A mim não faz nenhuma diferença, não me incomoda seja agradável ou desagradável, não me fere e aranha o ouvido pois eu escuto a partir do cérebro e não no próprio ouvido com as células ciliadas a produzir energia. É engraçado esta nova forma de ouvir. Tudo soa como disse, estranhamente alto, portanto estou a gostar menos aquelas vozes constipadas. 

 

terça-feira, 2 de abril de 2013

O Adeus a Coimbra - Parte 1 - O Início



Há 6 anos atrás, no mesmo mês e semana de Março a jornada iniciou-se a desaguar antes do amanhecer cavalgando nas agitadas correntes marítimas do Tejo rumo a Lisboa, no embarque da saída o céu cinzento gotejava ininterrompidamente debaixo do meu guarda-chuva aberto, era assim que o mundo dava banho de água fria sem ver a luz do dia, fomos caminhando em direção à paragem de Táxis.

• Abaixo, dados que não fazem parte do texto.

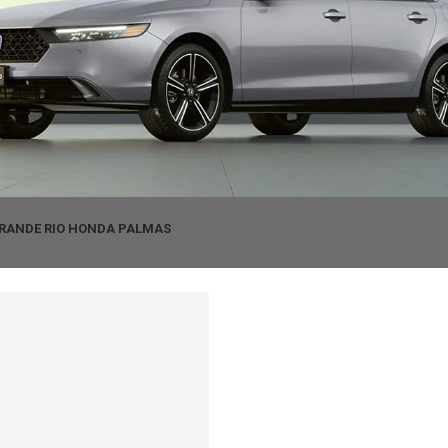
RANDE RIO HONDA PALMAS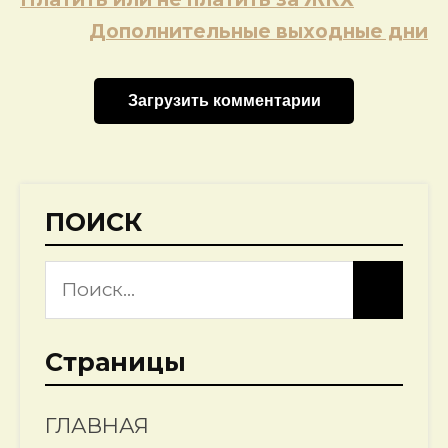
по
Дополнительные выходные дни
записям
Загрузить комментарии
ПОИСК
Страницы
ГЛАВНАЯ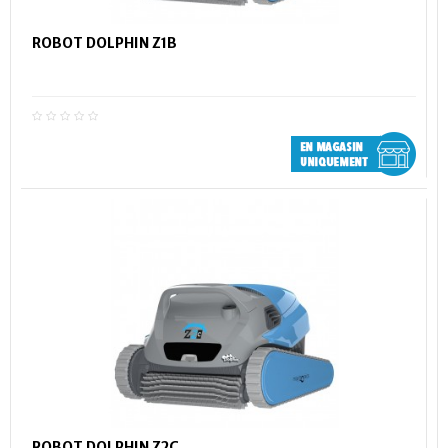
ROBOT DOLPHIN Z1B
ROBOT DOLPHIN Z2C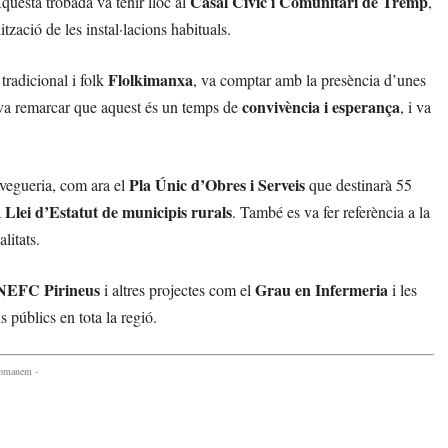
Casal Cívic i Comunitari de Tremp
 Aquesta trobada va tenir lloc al
,
zació de les instal·lacions habituals.
Flolkimanxa
radicional i folk
, va comptar amb la presència d’unes
convivència i esperança
 va remarcar que aquest és un temps de
, i va
Pla Únic d’Obres i Serveis
 vegueria, com ara el
que destinarà 55
Llei d’Estatut de municipis rurals
a
. També es va fer referència a la
litats.
NEFC Pirineus
Grau en Infermeria
i altres projectes com el
i les
 públics en tota la regió.
comanem -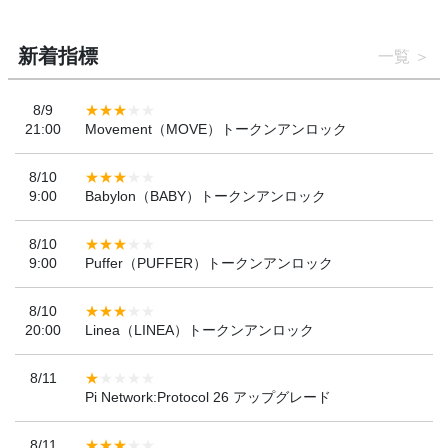
新着指標
一覧
8/9
21:00
Movement（MOVE）トークンアンロック
8/10
9:00
Babylon（BABY）トークンアンロック
8/10
9:00
Puffer（PUFFER）トークンアンロック
8/10
20:00
Linea（LINEA）トークンアンロック
8/11
Pi Network:Protocol 26 アップグレード
8/11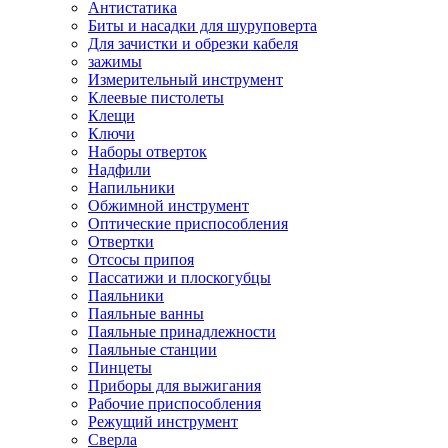
Антистатика
Биты и насадки для шуруповерта
Для зачистки и обрезки кабеля
зажимы
Измерительный инструмент
Клеевые пистолеты
Клещи
Ключи
Наборы отверток
Надфили
Напильники
Обжимной инструмент
Оптические приспособления
Отвертки
Отсосы припоя
Пассатижи и плоскогубцы
Паяльники
Паяльные ванны
Паяльные принадлежности
Паяльные станции
Пинцеты
Приборы для выжигания
Рабочие приспособления
Режущий инструмент
Сверла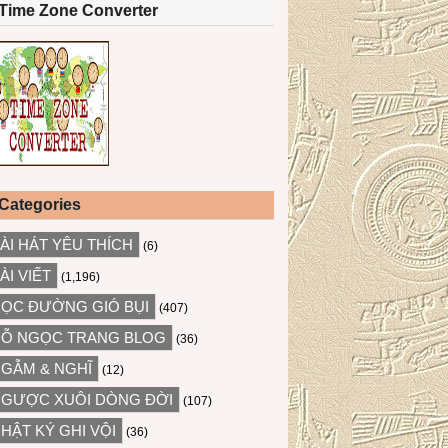
Time Zone Converter
Categories
ÀI HÁT YÊU THÍCH
(6)
ÀI VIẾT
(1,196)
ỌC ĐƯỜNG GIÓ BỤI
(407)
Ỗ NGỌC TRANG BLOG
(36)
GẪM & NGHĨ
(12)
GƯỢC XUÔI DÒNG ĐỜI
(107)
HẬT KÝ GHI VỘI
(36)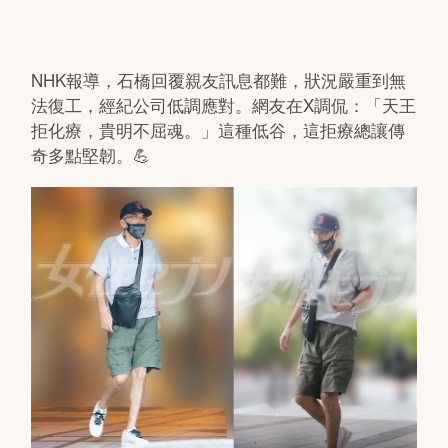
NHK報導，石橋回覆親友訊息都難，狀況嚴重到無
法復工，經紀公司低調應對。網友在X調侃：「天王
拒化療，貴明不屈魂。」這種低谷，這拒療總讓傳
奇多點堅韌。💪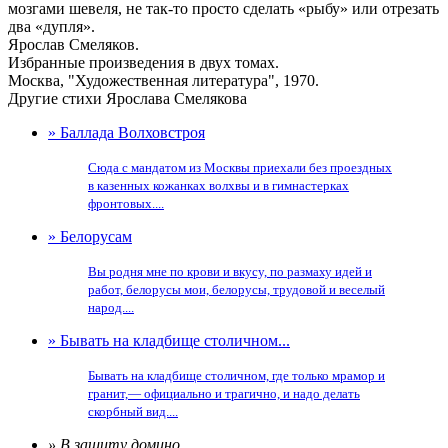
мозгами шевеля, не так-то просто сделать «рыбу» или отрезать
два «дупля».
Ярослав Смеляков.
Избранные произведения в двух томах.
Москва, "Художественная литература", 1970.
Другие стихи Ярослава Смелякова
» Баллада Волховстроя
Сюда с мандатом из Москвы приехали без проездных
в казенных кожанках волхвы и в гимнастерках
фронтовых....
» Белорусам
Вы родня мне по крови и вкусу, по размаху идей и
работ, белорусы мои, белорусы, трудовой и веселый
народ....
» Бывать на кладбище столичном...
Бывать на кладбище столичном, где только мрамор и
гранит,— официально и трагично, и надо делать
скорбный вид....
» В защиту домино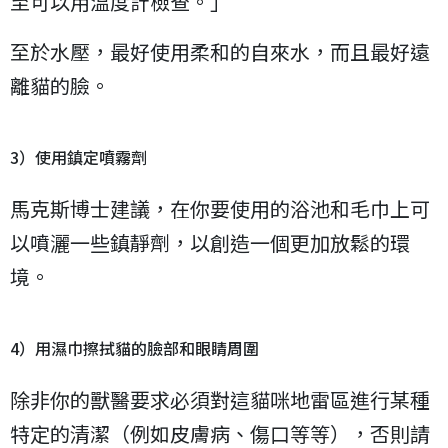
至可以用溫度計檢查。」
至於水壓，最好使用柔和的自來水，而且最好遠
離貓的臉。
3）使用鎮定噴霧劑
馬克斯博士建議，在你要使用的浴池和毛巾上可
以噴灑一些鎮靜劑，以創造一個更加放鬆的環
境。
4）用濕巾擦拭貓的臉部和眼睛周圍
除非你的獸醫要求必須對這貓咪地雷區進行某種
特定的清潔（例如皮膚病、傷口等等），否則請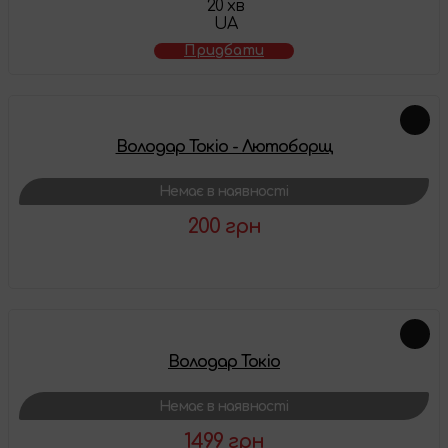
20 хв
UA
Придбати
Володар Токіо - Лютоборщ
Немає в наявності
200 грн
Детальніше
Володар Токіо
Немає в наявності
1499 грн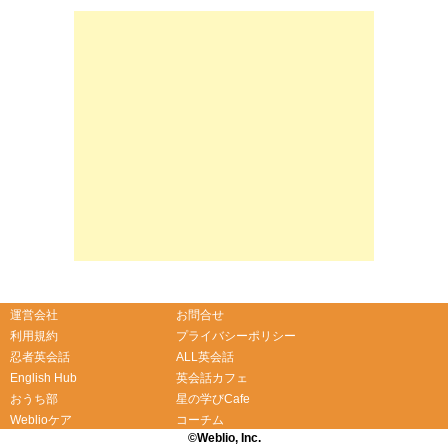
運営会社
お問合せ
利用規約
プライバシーポリシー
忍者英会話
ALL英会話
English Hub
英会話カフェ
おうち部
星の学びCafe
Weblioケア
コーチム
©Weblio, Inc.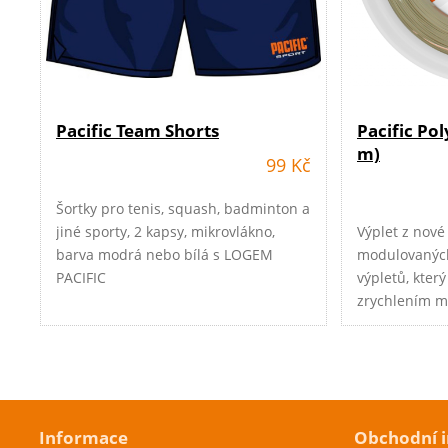
Pacific Team Shorts
Pacific Po
m)
99 Kč
Šortky pro tenis, squash, badminton a
jiné sporty, 2 kapsy, mikrovlákno,
Výplet z nové
barva modrá nebo bílá s LOGEM
modulovaných
PACIFIC
výpletů, který
zrychlením m
o třídu výše 
POWER.
Cenová akce
Cenová akc
Informace
Skladem
Skladem
Obchodní 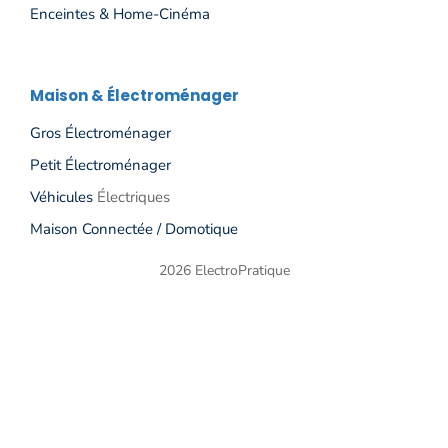
Enceintes & Home-Cinéma
Maison & Électroménager
Gros Électroménage
R
Petit Électroménager
Véhicules
Électriques
Maison Connectée / Domotique
2026 ElectroPratique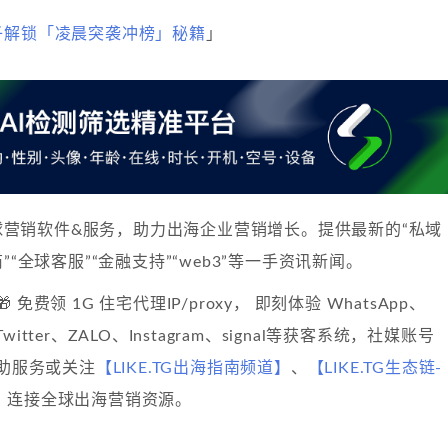
子解锁「凌晨突袭冲榜」秘籍
」
球营销软件&服务，助力出海企业营销增长。提供最新的“私域
”“全球客服”“金融支持”“web3”等一手资讯新闻。
🎁 免费领 1G 住宅代理IP/proxy， 即刻体验 WhatsApp、
、Twitter、ZALO、Instagram、signal等获客系统，社媒账号
自助服务或关注
【LIKE.TG出海指南频道】
、
【LIKE.TG生态链-
】
连接全球出海营销资源。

”Para Santa Apolónia, com urgência.”

Uma vez chegadas no carrossel dos destinos, os bilhetes de viagem procediam com o simples toque do funcionário clicando no botão e o papel começara a imprensar na caixa registadora. Duas notas entregues e uns trocos devolvidos, só restou portanto guardar os bilhetes no interior de uma bolsa evitando que a corrente de ar os apanhasse no voo diabólico, andámos apressadas para a Linha 1 e faltava apenas 6 minutos para a partida.

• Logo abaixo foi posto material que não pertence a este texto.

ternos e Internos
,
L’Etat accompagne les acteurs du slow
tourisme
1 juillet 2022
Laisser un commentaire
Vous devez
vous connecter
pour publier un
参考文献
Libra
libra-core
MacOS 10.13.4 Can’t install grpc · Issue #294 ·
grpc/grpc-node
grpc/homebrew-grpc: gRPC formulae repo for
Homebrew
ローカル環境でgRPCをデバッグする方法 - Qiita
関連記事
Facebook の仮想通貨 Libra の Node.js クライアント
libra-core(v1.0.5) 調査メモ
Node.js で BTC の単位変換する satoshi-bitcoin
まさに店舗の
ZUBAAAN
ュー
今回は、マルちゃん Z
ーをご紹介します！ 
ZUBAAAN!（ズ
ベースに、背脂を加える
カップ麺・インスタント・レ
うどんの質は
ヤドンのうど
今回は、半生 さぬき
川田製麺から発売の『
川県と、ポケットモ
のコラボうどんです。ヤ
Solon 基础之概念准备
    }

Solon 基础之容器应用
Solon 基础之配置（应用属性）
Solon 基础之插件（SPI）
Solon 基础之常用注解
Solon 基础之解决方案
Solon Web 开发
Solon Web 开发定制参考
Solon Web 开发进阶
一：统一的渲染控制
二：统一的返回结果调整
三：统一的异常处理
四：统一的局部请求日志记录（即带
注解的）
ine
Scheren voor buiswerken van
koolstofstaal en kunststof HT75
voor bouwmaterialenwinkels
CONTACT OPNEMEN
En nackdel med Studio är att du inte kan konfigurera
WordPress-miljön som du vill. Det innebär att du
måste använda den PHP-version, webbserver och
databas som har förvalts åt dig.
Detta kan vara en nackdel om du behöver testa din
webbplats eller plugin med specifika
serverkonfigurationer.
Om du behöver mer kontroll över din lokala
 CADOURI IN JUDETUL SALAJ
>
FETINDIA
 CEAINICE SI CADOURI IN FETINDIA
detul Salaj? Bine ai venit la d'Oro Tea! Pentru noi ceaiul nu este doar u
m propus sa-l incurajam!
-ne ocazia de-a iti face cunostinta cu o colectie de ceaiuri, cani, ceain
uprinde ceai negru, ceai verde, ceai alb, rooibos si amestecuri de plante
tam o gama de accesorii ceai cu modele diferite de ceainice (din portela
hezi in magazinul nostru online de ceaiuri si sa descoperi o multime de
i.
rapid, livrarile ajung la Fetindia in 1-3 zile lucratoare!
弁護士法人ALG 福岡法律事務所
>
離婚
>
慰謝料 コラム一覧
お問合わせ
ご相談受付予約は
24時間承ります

Enterramos na carruagem cujas janelas do alfa-pendular se encontravam embaciadas pelos pingos de chuva vistos de dentro no conforto do calor e os passageiros enchiam os lugares vagos por ordem de chegada. Lisboa a fundo ainda dormia sem sobressaltos no meio das luzes amareladas, havia aquele brilho mundano de escape serpenteando nas linhas férreas associado à expectativa no aproximar da consulta. Algo ia mudar para sempre. Sentia isso.

E foi então que te conheci Coimbra tão encantadoramente mágica, uma cidade que embalava como uma canção de pontes e rios de estudantes inundados nos milhares guardas chuvas e gabardinas coloridas, entrevia uma canção que iria começar construindo pequenos versos que fala só de um lugar meu ainda incerto mas certo. Logo ali envolveste-me nos teus abraços de Primavera povoando uma neblina de um sol ofuscante a espreitar radiante no meio daquelas nuvens de algodão.

Coimbra contigo foi sentir de novo criança, a necessidade de sonhar trouxe em mim um impulso inexplicável que fulanizou o conceito que tinha da própria vida, quando se deseja algo somos capazes de ir até ao fim do mundo, eu por ti fui mesmo até ao fim fizesse sol ou chuva não descansei com um remanso emocional a circundar nos anseios de uma resposta definitiva após todos os exames feitos. Foi então que a contestação irrompeu na minha vida, pois por fim ia ter-te dentro de mim! Já não precisava de lutar mais contra as marés e ventos de tempestades, não necessitava lutar mais frente a fantasmas do meu passado de infância e contra as negações dadas como garantidas, sobretudo após a sentença de que nunca na vida poderia voltar ouvir porque a verdade é, iria finalmente poder escutar através de um Implante Coclear.

Ser uma Cyborg de verdade e não apenas ficção!

A Certeza

E a última consulta em Coimbra aconteceu com direito a tudo.